What do you suppose these two stories have in common?
DOUGLASVILLE, Ga. – The Rev. Al Sharpton embraced the mother and sister of a man serving a 10-year sentence for consensual oral sex with a 15-year-old, joining hundreds of supporters Thursday demanding his immediate release from prison.
Genarlow Wilson has been in prison two years for taking part in the sex act when he was 17.
"This boy is not only her son, he’s your son, he’s my son, " Sharpton told the cheering crowd from the steps of the Douglas County Courthouse.
State Rep. Alisha Thomas Morgan called Wilson’s punishment excessive and said it should be reduced, like the prison sentence for former White House aide I. Lewis "Scooter" Libby, commuted Monday by President Bush.
"Genarlow is the face of many other young black men who have received injustice, " Morgan said. Somebody’s got to stand up for them."
Wilson, now 21, is serving a 10-year mandatory sentence for aggravated child molestation stemming from a 2003 New Year’s Eve party where he was videotaped receiving oral sex from a 15-year-old girl. The law has
since been changed, but the state’s top court said the new law couldn’t be applied retroactively.
Monroe County Superior Court Judge Thomas Wilson ruled June 11 that Genarlow Wilson should be freed and not listed on Georgia’s sex offender registry. The judge called the 10-year mandatory sentence "a grave miscarriage of justice" that violated the Constitution.
Attorney General Thurbert Baker appealed the ruling.
The state Supreme Court will hear the latest appeal in October.
¬© Copyright 2002-2007, St. Petersburg Times
Teen’s controversial conviction stands
By Howard Witt
Tribune senior correspondent
Published July 6, 2007
HOUSTON — A Texas appellate court on Thursday let stand the conviction of Shaquanda Cotton, the black teenager from the small east Texas town of Paris whose sentence of up to seven years in youth prison for pushing a hall monitor at her high school provoked national criticism and fueled allegations of racial discrimination in the town’s schools and courts.
The Sixth Appellate District Court in Texarkana denied the 16-year-old’s appeal of her March, 2006, conviction for assault on a public servant and turned aside her claim that she received ineffective assistance from her defense lawyer at her trial in juvenile court before Lamar County Judge Chuck Superville.
The appeals court decision has no immediate impact on the teenager, who was ordered released in late March by a special conservator in charge of the state’s juvenile justice agency after she had served one year of her sentence. Her case rose to national prominence after it was featured in a March 12 Tribune story, which noted that, just three months before Superville sentenced Cotton, who was 14 at the time of the shoving incident, to prison, he sentenced a 14-year-old white girl convicted of the more serious crime of arson to probation.

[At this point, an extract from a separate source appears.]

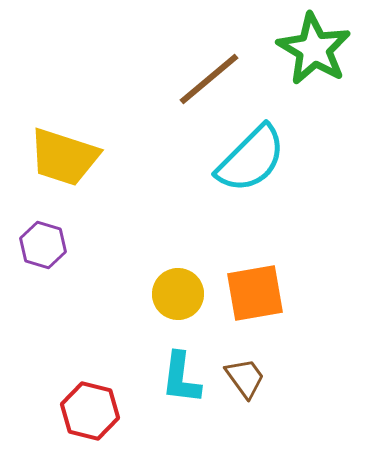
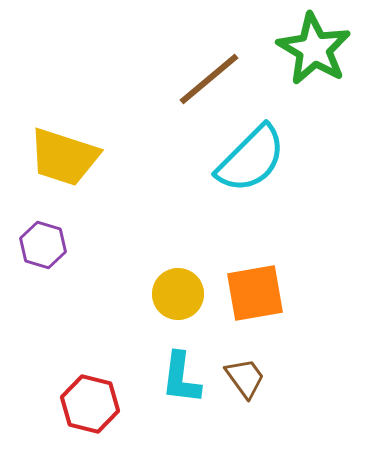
red hexagon: moved 7 px up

Nevertheless, the appeals court pointedly declined to issue an opinion on the racial dimensions of the case or the proportionality of Cotton’s prison sentence—issues that were central to the civil rights activists who took up the teenager’s cause.
Thursday’s verdict dismayed Cotton and her mother, Creola, who had hoped the appeals court would clear the teenager’s name.
"It’s not right, it’s not fair that Shaquanda has to go around with this felony conviction," Creola Cotton said. "I am just sick over this, I really am."
Cotton, who had a history of school disciplinary write-ups and suspensions in the Paris public schools, was tried for shoving the hall monitor during an early-morning altercation in September, 2005, after the hall monitor had denied her request to enter the school before classes were scheduled to begin. The victim, a 58-year-old teacher’s aide, complained of pain in her arm after the incident although medical records showed that doctors who treated her at a local emergency room could find no evidence of an injury.
But Cotton’s defenders alleged that she had been unfairly targeted by school officials because her mother was an outspoken critic of what she asserted were racist disciplinary practices inside the Paris Independent School District. Since last year, the district has been the subject of an ongoing civil rights investigation by the U.S. Department of Education, which is probing whether black students, who make up 40 percent of the district’s 4,000 students, are routinely punished more harshly than whites for similar infractions.
Among the disciplinary write-ups Cotton received, for example, were citations for pouring too much paint into a cup during an art class and wearing a skirt that was one inch too short.
Cotton’s defenders also noted that she suffered from attention-deficit disorder, which they said made it difficult for the teenager to control her impulsive behavior.
Cotton’s appeal attorney, Gary Waite, argued that, among other failures, the teenager’s trial attorney had neglected to obtain her school and medical records beforehand, which would have allowed him to present a defense based on her learning disabilities.
But the appeals court found that, even if the trial attorney, Wesley Newell, had introduced such evidence, Cotton’s disabilities were not so severe that they would have reduced her culpability for her actions.
"No evidence suggests a defect that would provide a direct defense to a charge of assault," the appeals court ruled.